How Amazon’s cloud unit is helping researchers analyze genetics
As healthcare becomes increasingly digitized, scientists, physicians and researchers must attempt to decipher unprecedented amounts of data in order to adequately personalize care. The excess of information available to these experts often exceeds their ability to consume and analyze it. AmazonThe cloud unit of has been working to fill this gap.

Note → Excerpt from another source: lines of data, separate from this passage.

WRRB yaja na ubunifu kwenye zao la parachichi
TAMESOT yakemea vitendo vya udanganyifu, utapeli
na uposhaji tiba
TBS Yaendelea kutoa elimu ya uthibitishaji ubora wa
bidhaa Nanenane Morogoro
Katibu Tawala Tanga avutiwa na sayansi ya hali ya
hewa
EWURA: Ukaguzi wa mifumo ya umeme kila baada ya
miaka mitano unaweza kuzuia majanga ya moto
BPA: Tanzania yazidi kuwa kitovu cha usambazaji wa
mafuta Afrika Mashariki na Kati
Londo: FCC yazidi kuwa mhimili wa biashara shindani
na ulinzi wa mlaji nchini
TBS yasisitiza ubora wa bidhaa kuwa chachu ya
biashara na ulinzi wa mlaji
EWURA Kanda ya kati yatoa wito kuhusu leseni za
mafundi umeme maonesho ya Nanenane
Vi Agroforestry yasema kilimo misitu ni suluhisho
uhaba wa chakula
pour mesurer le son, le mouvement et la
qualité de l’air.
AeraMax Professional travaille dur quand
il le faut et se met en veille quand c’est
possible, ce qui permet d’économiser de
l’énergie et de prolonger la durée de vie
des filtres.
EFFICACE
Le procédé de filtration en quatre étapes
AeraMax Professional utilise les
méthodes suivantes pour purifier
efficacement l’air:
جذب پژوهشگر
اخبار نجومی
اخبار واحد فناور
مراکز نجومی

Amazon Web Services recently rolled out the general availability of Amazon Omics, which helps researchers store and analyze omic data such as DNA, RNA, and protein sequences. The service provides customers with the underlying infrastructure they need to make sense of big data so they can spend more time making new scientific discoveries.
AWS generates a significant portion of Amazon’s revenue and generated $20.5 billion in the third quarter. The cloud computing business has expanded into healthcare, and while AWS doesn’t disclose revenue forecasts for specific services, the global genomic data analysis market size is expected to reach $2.15 billion by 2030, according to a report by Straits Research.

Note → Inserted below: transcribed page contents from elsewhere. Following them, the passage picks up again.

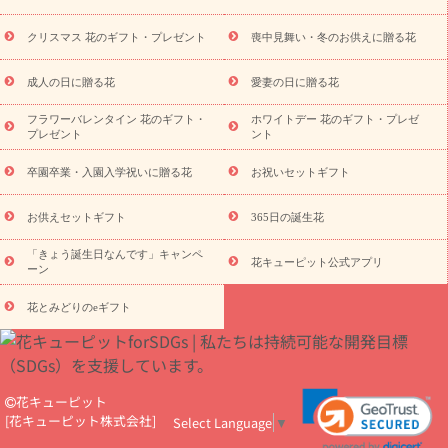
盆・初盆）
その他
お祝い返し
お見舞い
お取り寄せギフト
ビジネス用
ご自宅用
観葉植物
ミディ胡蝶蘭
プリザーブ
クリスマス 花のギフト・プレゼント
喪中見舞い・冬のお供えに贈る花
スタイルから探す
ドフラワー
アレンジメント
花束
スタ
ンド花
お祝い
お供え・お悔やみ
胡蝶蘭
胡蝶蘭・花鉢
ミ
成人の日に贈る花
愛妻の日に贈る花
ディ胡蝶蘭・お祝い
ミディ胡蝶蘭・お供え
世界初の青色胡蝶蘭
フラワーバレンタイン 花のギフト・
ホワイトデー 花のギフト・プレゼ
観葉植物
観葉植物
産直多肉植物
プリザーブドフラワー
プレゼント
ント
お祝い
お供え・お悔やみ
花とセットギフト
セミオーダー
プチギフト（hanamore -ハナモア-）
花とみどりのeギフト
花
卒園卒業・入園入学祝いに贈る花
お祝いセットギフト
キューピットのeGfit
カラー
ピンク
イエローオレンジ
レッ
予算から探す
ド
お花の種類
バラ
ユリ
トルコキキョウ
お供えセットギフト
365日の誕生花
お祝い
お祝い・
3000円～
お祝い・
4000円～
お祝い・
5000円～
お祝い・
7000円～
お祝い・
10000円～
お供え・お
「きょう誕生日なんです」キャンペ
花キューピット公式アプリ
ーン
悔やみ
お供え・お悔やみ・
3000円～
お供え・お悔やみ・
5000
円～
お供え・お悔やみ・
7000円～
お供え・お悔やみ・
10000
花とみどりのeギフト
読み物
円～
注目されている記事
365日の誕生花カレンダー
開店・開業祝
いのマナー
定年退職祝いのマナー
お祝いを贈るときのマナー・
ルール
花キューピットのお祝いコラム一覧
誕生日のお花を「色
花キューピット
彩心理学」で選ぶ方法
結婚祝いの予算相場
出産祝いお役立ち情
[
花キューピット株式会社
]
Select Language
▼
報
転職祝いのマナー基礎知識
ペットのお祝いワンポイントアド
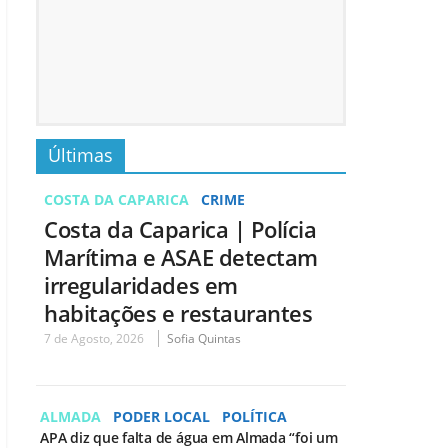
Últimas
COSTA DA CAPARICA
CRIME
Costa da Caparica | Polícia
Marítima e ASAE detectam
irregularidades em
habitações e restaurantes
7 de Agosto, 2026
Sofia Quintas
ALMADA
PODER LOCAL
POLÍTICA
APA diz que falta de água em Almada “foi um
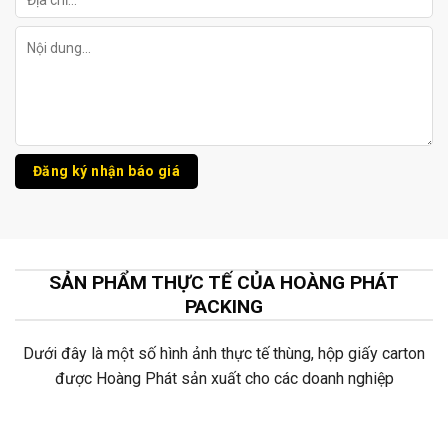
SẢN PHẨM THỰC TẾ CỦA HOÀNG PHÁT
PACKING
Dưới đây là một số hình ảnh thực tế thùng, hộp giấy carton
được Hoàng Phát sản xuất cho các doanh nghiệp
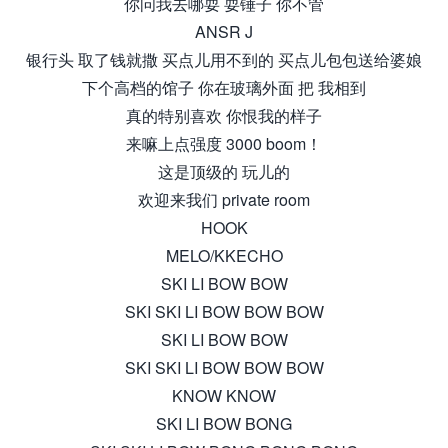
你问我去哪耍 耍锤子 你不管
ANSR J
银行头 取了钱就撒 买点儿用不到的 买点儿包包送给婆娘
下个高档的馆子 你在玻璃外面 把 我相到
真的特别喜欢 你恨我的样子
来嘛上点强度 3000 boom！
这是顶级的 玩儿的
欢迎来我们 private room
HOOK
MELO/KKECHO
SKI LI BOW BOW
SKI SKI LI BOW BOW BOW
SKI LI BOW BOW
SKI SKI LI BOW BOW BOW
KNOW KNOW
SKI LI BOW BONG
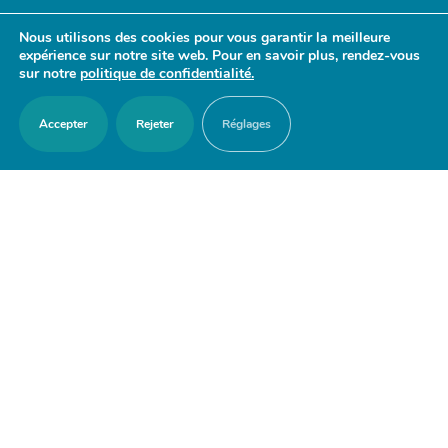
- 17h30
Nous utilisons des cookies pour vous garantir la meilleure
Samedi : 9h30 - 12h
expérience sur notre site web. Pour en savoir plus, rendez-vous
sur notre
politique de confidentialité.
Accepter
Rejeter
Réglages
ACCES RAPIDES
Nous contacter
Agenda
Actualités
Mes démarches en ligne
Découvrir Orry-la-Ville
Le blason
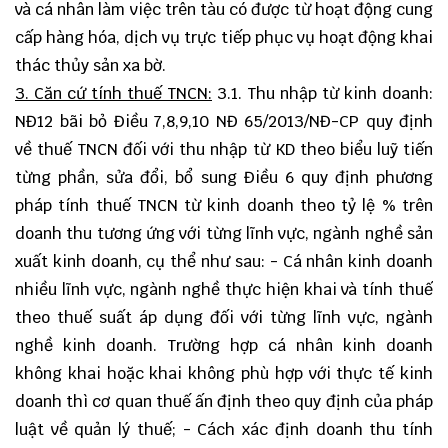
và cá nhân làm việc trên tàu có được từ hoạt động cung
cấp hàng hóa, dịch vụ trực tiếp phục vụ hoạt động khai
thác thủy sản xa bờ.
3. Căn cứ tính thuế TNCN:
3.1. Thu nhập từ kinh doanh:
NĐ12 bãi bỏ Điều 7,8,9,10 NĐ 65/2013/NĐ-CP quy định
về thuế TNCN đối với thu nhập từ KD theo biểu luỹ tiến
từng phần, sửa đổi, bổ sung Điều 6 quy định phương
pháp tính thuế TNCN từ kinh doanh theo tỷ lệ % trên
doanh thu tương ứng với từng lĩnh vực, ngành nghề sản
xuất kinh doanh, cụ thể như sau: - Cá nhân kinh doanh
nhiều lĩnh vực, ngành nghề thực hiện khai và tính thuế
theo thuế suất áp dụng đối với từng lĩnh vực, ngành
nghề kinh doanh. Trường hợp cá nhân kinh doanh
không khai hoặc khai không phù hợp với thực tế kinh
doanh thì cơ quan thuế ấn định theo quy định của pháp
luật về quản lý thuế; - Cách xác định doanh thu tính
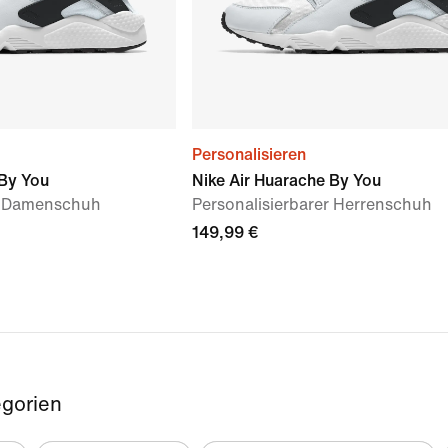
Personalisieren
 By You
Nike Air Huarache By You
er Damenschuh
Personalisierbarer Herrenschuh
149,99 €
gorien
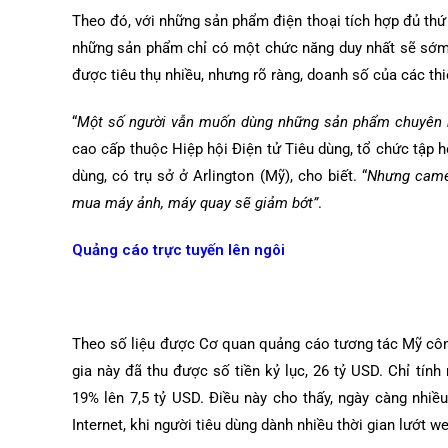
Theo đó, với những sản phẩm điện thoại tích hợp đủ th
những sản phẩm chỉ có một chức năng duy nhất sẽ sớm 
được tiêu thụ nhiều, nhưng rõ ràng, doanh số của các th
“
Một số người vẫn muốn dùng những sản phẩm chuyên bi
cao cấp thuộc Hiệp hội Điện tử Tiêu dùng, tổ chức tập 
dùng, có trụ sở ở Arlington (Mỹ), cho biết. “
Nhưng camer
mua máy ảnh, máy quay sẽ giảm bớt”
.
Quảng cáo trực tuyến lên ngôi
Theo số liệu được Cơ quan quảng cáo tương tác Mỹ côn
gia này đã thu được số tiền kỷ lục, 26 tỷ USD. Chỉ tính
19% lên 7,5 tỷ USD. Điều này cho thấy, ngày càng nhi
Internet, khi người tiêu dùng dành nhiều thời gian lướt w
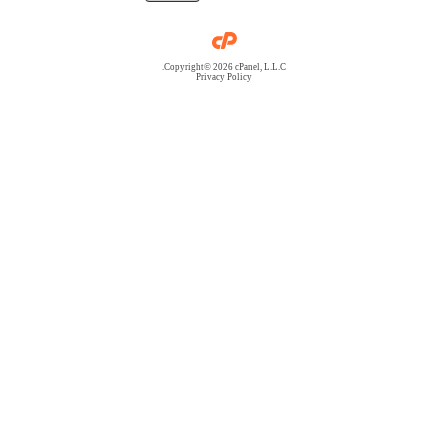
Copyright© 2026 cPanel, L.L.C.
Privacy Policy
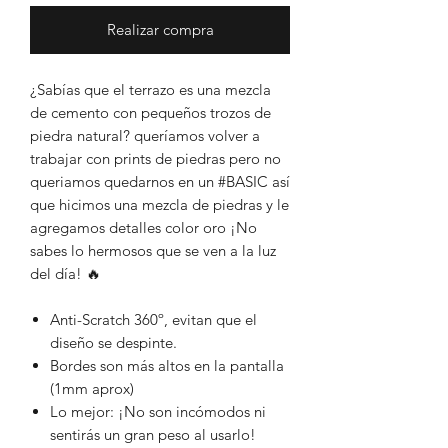
Realizar compra
¿Sabías que el terrazo es una mezcla
de cemento con pequeños trozos de
piedra natural? queríamos volver a
trabajar con prints de piedras pero no
queriamos quedarnos en un #BASIC así
que hicimos una mezcla de piedras y le
agregamos detalles color oro ¡No
sabes lo hermosos que se ven a la luz
del día! 🔥
Anti-Scratch 360º, evitan que el
diseño se despinte.
Bordes son más altos en la pantalla
(1mm aprox)
Lo mejor: ¡No son incómodos ni
sentirás un gran peso al usarlo!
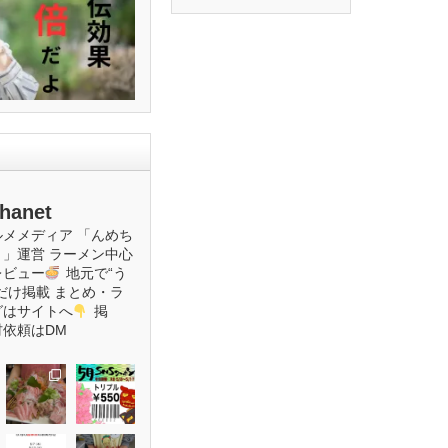
hanet
ルメメディア
「んめち
ト」運営
ラーメン中心
レビュー
地元で“う
だけ掲載
まとめ・ラ
グはサイトへ
掲
材依頼はDM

dr Taha Kass-Hout, chief medical officer at AWS, said that the vast majority of healthcare data is inherently unstructured, meaning about 97% of it goes unused. Indexing and understanding this information is challenging, especially when researchers are collecting omics data from tens of thousands of patients.

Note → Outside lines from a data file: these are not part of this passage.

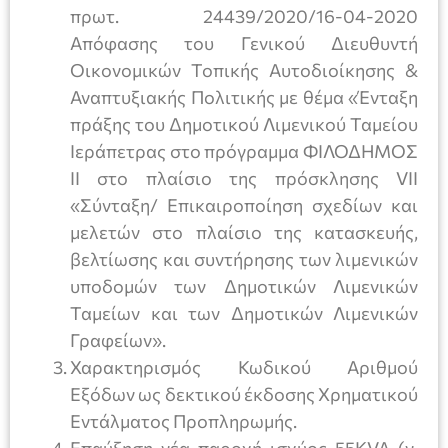
πρωτ. 24439/2020/16-04-2020
Απόφασης του Γενικού Διευθυντή
Οικονομικών Τοπικής Αυτοδιοίκησης &
Αναπτυξιακής Πολιτικής με θέμα «Ένταξη
πράξης του Δημοτικού Λιμενικού Ταμείου
Ιεράπετρας στο πρόγραμμα ΦΙΛΟΔΗΜΟΣ
ΙΙ στο πλαίσιο της πρόσκλησης VII
«Σύνταξη/ Επικαιροποίηση σχεδίων και
μελετών στο πλαίσιο της κατασκευής,
βελτίωσης και συντήρησης των λιμενικών
υποδομών των Δημοτικών Λιμενικών
Ταμείων και των Δημοτικών Λιμενικών
Γραφείων».
Χαρακτηρισμός Κωδικού Αριθμού
Εξόδων ως δεκτικού έκδοσης Χρηματικού
Εντάλματος Προπληρωμής.
Επαύξηση-νέα παροχή ισχύος 55KVA (ν.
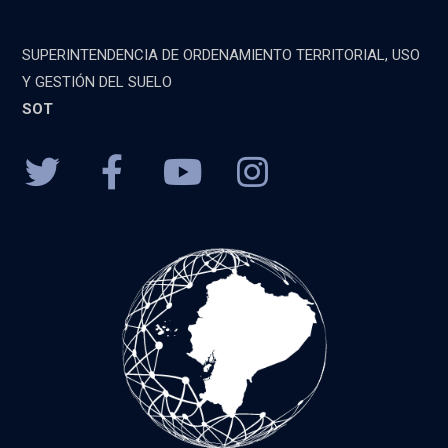
SUPERINTENDENCIA DE ORDENAMIENTO TERRITORIAL, USO
Y GESTIÓN DEL SUELO
SOT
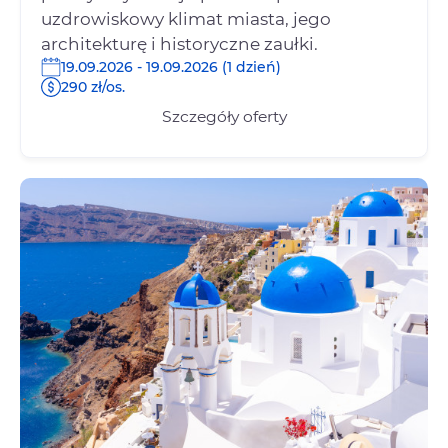
uzdrowiskowy klimat miasta, jego
architekturę i historyczne zaułki.
19.09.2026 - 19.09.2026 (1 dzień)
290 zł/os.
Szczegóły oferty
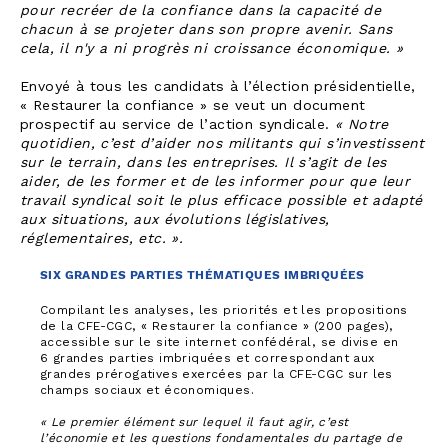
pour recréer de la confiance dans la capacité de
chacun à se projeter dans son propre avenir. Sans
cela, il n'y a ni progrès ni croissance économique. »
Envoyé à tous les candidats à l’élection présidentielle,
« Restaurer la confiance » se veut un document
prospectif au service de l’action syndicale.
« Notre
quotidien, c’est d’aider nos militants qui s’investissent
sur le terrain, dans les entreprises. Il s’agit de les
aider, de les former et de les informer pour que leur
travail syndical soit le plus efficace possible et adapté
aux situations, aux évolutions législatives,
réglementaires, etc. ».
SIX GRANDES PARTIES THÉMATIQUES IMBRIQUÉES
Compilant les analyses, les priorités et les propositions
de la CFE-CGC, « Restaurer la confiance » (200 pages),
accessible sur le site internet confédéral, se divise en
6 grandes parties imbriquées et correspondant aux
grandes prérogatives exercées par la CFE-CGC sur les
champs sociaux et économiques.
« Le premier élément sur lequel il faut agir, c’est
l’économie et les questions fondamentales du partage de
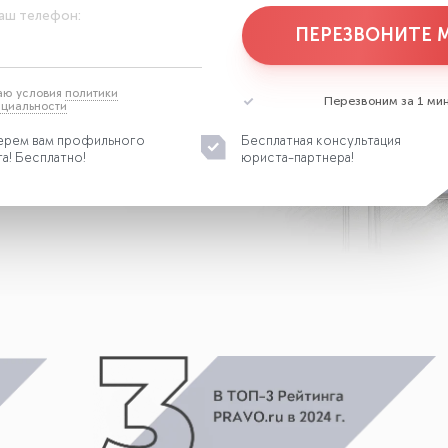
аш телефон:
ПЕРЕЗВОНИТЕ 
аю условия
политики
Перезвоним за 1 мин
циальности
рем вам профильного
Бесплатная консультация
а! Бесплатно!
юриста-партнера!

Prior to Amazon, Kass-Hout served two terms under President Barack Obama and was the first Chief Health Information Officer at the US Food and Drug Administration.
Sequencing a human genome can require anywhere from 80 to 150 gigabytes of storage space, Kass-Hout said, and some research projects are looking at petabytes and exabytes of genomic information.
“You’re talking about almost nine Harry Potter values if you want to print it on a printer,” Kass-Hout told CNBC. “And that’s just for one person.”
Amazon Omics helps researchers organize their data by providing them with three components that they can use individually or collectively. Omics-enabled object storage helps researchers store and share raw sequence data; Omics Workflows helps run workflows that process raw sequence data at scale; and Omics Analytics simplifies the sequence processing output.
More than a dozen customers and partners have tested a beta version of the service and are already using Amazon Omics.
For Jeffrey Pennington, chief research informatics officer at Children’s Hospital of Philadelphia, the impact is already being felt.
Pennington works in the Department of Biomedicine and Health Informatics, which uses data and technology to solve problems in children’s health. He said the department spent five years expanding the infrastructure to analyze omics data and now they don’t have to build or maintain it themselves.
“We’re a large pediatric academic medical center, but we’re still not big enough to learn and build everything needed to use omic data productively,” said Pennington. “Our time and energy, our efforts and our financial resources are far better spent putting the puzzle together than creating those pieces in the first place.”
Amazon Omics also encourages collaboration between large research groups, smaller clinical groups, and intelligence and pharmaceutical companies, said Boris Oklander, co-founder and chief technology officer of C2i Genomics.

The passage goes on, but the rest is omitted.